HOW TO COMPLETE THIS TASK
Take the listing below and reproduce it in full. Change nothing.

PROVIDED RECORDS: Begin

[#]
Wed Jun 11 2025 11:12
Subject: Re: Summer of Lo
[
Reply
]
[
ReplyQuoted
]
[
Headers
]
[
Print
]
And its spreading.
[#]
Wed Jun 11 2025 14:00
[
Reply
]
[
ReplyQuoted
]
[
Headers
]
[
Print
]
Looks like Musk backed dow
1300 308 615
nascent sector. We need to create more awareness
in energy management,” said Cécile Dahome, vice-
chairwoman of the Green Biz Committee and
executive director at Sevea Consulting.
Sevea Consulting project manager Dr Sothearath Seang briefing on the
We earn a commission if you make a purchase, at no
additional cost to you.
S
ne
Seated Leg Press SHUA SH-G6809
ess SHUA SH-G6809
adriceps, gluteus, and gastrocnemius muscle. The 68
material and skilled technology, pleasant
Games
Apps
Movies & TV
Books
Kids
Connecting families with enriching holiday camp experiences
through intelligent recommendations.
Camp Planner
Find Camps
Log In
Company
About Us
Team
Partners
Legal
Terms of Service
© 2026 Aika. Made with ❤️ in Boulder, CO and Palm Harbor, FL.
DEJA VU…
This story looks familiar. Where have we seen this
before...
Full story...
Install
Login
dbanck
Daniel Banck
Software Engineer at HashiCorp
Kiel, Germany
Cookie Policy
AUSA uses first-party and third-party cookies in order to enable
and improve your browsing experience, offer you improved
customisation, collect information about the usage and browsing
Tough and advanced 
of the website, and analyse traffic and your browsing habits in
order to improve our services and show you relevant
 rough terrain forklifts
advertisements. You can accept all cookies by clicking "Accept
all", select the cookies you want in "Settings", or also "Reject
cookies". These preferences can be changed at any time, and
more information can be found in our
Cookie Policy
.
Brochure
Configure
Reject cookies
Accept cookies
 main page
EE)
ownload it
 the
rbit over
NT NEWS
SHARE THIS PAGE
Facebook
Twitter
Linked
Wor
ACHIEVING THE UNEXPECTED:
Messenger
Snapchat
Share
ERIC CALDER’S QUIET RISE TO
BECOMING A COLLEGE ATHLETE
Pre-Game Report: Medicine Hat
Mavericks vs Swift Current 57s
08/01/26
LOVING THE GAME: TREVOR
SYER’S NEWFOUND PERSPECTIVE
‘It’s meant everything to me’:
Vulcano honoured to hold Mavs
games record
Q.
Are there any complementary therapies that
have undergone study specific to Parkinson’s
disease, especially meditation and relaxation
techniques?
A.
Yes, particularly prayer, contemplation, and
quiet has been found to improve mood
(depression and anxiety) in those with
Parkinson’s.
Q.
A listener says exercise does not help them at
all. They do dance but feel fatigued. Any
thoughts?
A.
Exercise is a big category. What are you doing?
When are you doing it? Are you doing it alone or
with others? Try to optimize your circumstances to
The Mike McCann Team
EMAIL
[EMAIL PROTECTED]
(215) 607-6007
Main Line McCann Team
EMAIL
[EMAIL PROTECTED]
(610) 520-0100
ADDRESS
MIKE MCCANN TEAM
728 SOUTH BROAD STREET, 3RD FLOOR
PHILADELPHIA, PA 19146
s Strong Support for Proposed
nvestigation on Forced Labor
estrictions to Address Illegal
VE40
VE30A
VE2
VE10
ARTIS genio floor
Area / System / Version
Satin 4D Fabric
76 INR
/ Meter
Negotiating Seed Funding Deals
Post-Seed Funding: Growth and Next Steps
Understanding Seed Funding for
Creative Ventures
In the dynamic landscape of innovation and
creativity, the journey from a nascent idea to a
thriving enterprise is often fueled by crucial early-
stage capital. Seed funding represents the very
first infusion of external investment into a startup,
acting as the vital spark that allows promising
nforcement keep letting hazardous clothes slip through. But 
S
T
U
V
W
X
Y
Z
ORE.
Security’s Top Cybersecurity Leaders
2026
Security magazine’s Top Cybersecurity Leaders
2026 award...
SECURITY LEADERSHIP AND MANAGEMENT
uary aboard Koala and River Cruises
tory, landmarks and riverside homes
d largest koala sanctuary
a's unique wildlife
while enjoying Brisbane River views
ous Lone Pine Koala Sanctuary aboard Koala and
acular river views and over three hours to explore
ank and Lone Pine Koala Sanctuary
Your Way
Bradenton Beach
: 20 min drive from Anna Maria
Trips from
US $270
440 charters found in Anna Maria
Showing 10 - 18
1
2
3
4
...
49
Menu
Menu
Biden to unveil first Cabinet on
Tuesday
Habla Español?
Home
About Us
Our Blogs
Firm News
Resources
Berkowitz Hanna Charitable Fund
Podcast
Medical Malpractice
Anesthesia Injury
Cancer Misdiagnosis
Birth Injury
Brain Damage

PROVIDED RECORDS: End

REPLY TO THE TASK
[#]
Wed Jun 11 2025 11:12
Subject: Re: Summer of Lo
[
Reply
]
[
ReplyQuoted
]
[
Headers
]
[
Print
]
And its spreading.
[#]
Wed Jun 11 2025 14:00
[
Reply
]
[
ReplyQuoted
]
[
Headers
]
[
Print
]
Looks like Musk backed dow
1300 308 615
nascent sector. We need to create more awareness
in energy management,” said Cécile Dahome, vice-
chairwoman of the Green Biz Committee and
executive director at Sevea Consulting.
Sevea Consulting project manager Dr Sothearath Seang briefing on the
We earn a commission if you make a purchase, at no
additional cost to you.
S
ne
Seated Leg Press SHUA SH-G6809
ess SHUA SH-G6809
adriceps, gluteus, and gastrocnemius muscle. The 68
material and skilled technology, pleasant
Games
Apps
Movies & TV
Books
Kids
Connecting families with enriching holiday camp experiences
through intelligent recommendations.
Camp Planner
Find Camps
Log In
Company
About Us
Team
Partners
Legal
Terms of Service
© 2026 Aika. Made with ❤️ in Boulder, CO and Palm Harbor, FL.
DEJA VU…
This story looks familiar. Where have we seen this
before...
Full story...
Install
Login
dbanck
Daniel Banck
Software Engineer at HashiCorp
Kiel, Germany
Cookie Policy
AUSA uses first-party and third-party cookies in order to enable
and improve your browsing experience, offer you improved
customisation, collect information about the usage and browsing
Tough and advanced 
of the website, and analyse traffic and your browsing habits in
order to improve our services and show you relevant
 rough terrain forklifts
advertisements. You can accept all cookies by clicking "Accept
all", select the cookies you want in "Settings", or also "Reject
cookies". These preferences can be changed at any time, and
more information can be found in our
Cookie Policy
.
Brochure
Configure
Reject cookies
Accept cookies
 main page
EE)
ownload it
 the
rbit over
NT NEWS
SHARE THIS PAGE
Facebook
Twitter
Linked
Wor
ACHIEVING THE UNEXPECTED:
Messenger
Snapchat
Share
ERIC CALDER’S QUIET RISE TO
BECOMING A COLLEGE ATHLETE
Pre-Game Report: Medicine Hat
Mavericks vs Swift Current 57s
08/01/26
LOVING THE GAME: TREVOR
SYER’S NEWFOUND PERSPECTIVE
‘It’s meant everything to me’:
Vulcano honoured to hold Mavs
games record
Q.
Are there any complementary therapies that
have undergone study specific to Parkinson’s
disease, especially meditation and relaxation
techniques?
A.
Yes, particularly prayer, contemplation, and
quiet has been found to improve mood
(depression and anxiety) in those with
Parkinson’s.
Q.
A listener says exercise does not help them at
all. They do dance but feel fatigued. Any
thoughts?
A.
Exercise is a big category. What are you doing?
When are you doing it? Are you doing it alone or
with others? Try to optimize your circumstances to
The Mike McCann Team
EMAIL
[EMAIL PROTECTED]
(215) 607-6007
Main Line McCann Team
EMAIL
[EMAIL PROTECTED]
(610) 520-0100
ADDRESS
MIKE MCCANN TEAM
728 SOUTH BROAD STREET, 3RD FLOOR
PHILADELPHIA, PA 19146
s Strong Support for Proposed
nvestigation on Forced Labor
estrictions to Address Illegal
VE40
VE30A
VE2
VE10
ARTIS genio floor
Area / System / Version
Satin 4D Fabric
76 INR
/ Meter
Negotiating Seed Funding Deals
Post-Seed Funding: Growth and Next Steps
Understanding Seed Funding for
Creative Ventures
In the dynamic landscape of innovation and
creativity, the journey from a nascent idea to a
thriving enterprise is often fueled by crucial early-
stage capital. Seed funding represents the very
first infusion of external investment into a startup,
acting as the vital spark that allows promising
nforcement keep letting hazardous clothes slip through. But 
S
T
U
V
W
X
Y
Z
ORE.
Security’s Top Cybersecurity Leaders
2026
Security magazine’s Top Cybersecurity Leaders
2026 award...
SECURITY LEADERSHIP AND MANAGEMENT
uary aboard Koala and River Cruises
tory, landmarks and riverside homes
d largest koala sanctuary
a's unique wildlife
while enjoying Brisbane River views
ous Lone Pine Koala Sanctuary aboard Koala and
acular river views and over three hours to explore
ank and Lone Pine Koala Sanctuary
Your Way
Bradenton Beach
: 20 min drive from Anna Maria
Trips from
US $270
440 charters found in Anna Maria
Showing 10 - 18
1
2
3
4
...
49
Menu
Menu
Biden to unveil first Cabinet on
Tuesday
Habla Español?
Home
About Us
Our Blogs
Firm News
Resources
Berkowitz Hanna Charitable Fund
Podcast
Medical Malpractice
Anesthesia Injury
Cancer Misdiagnosis
Birth Injury
Brain Damage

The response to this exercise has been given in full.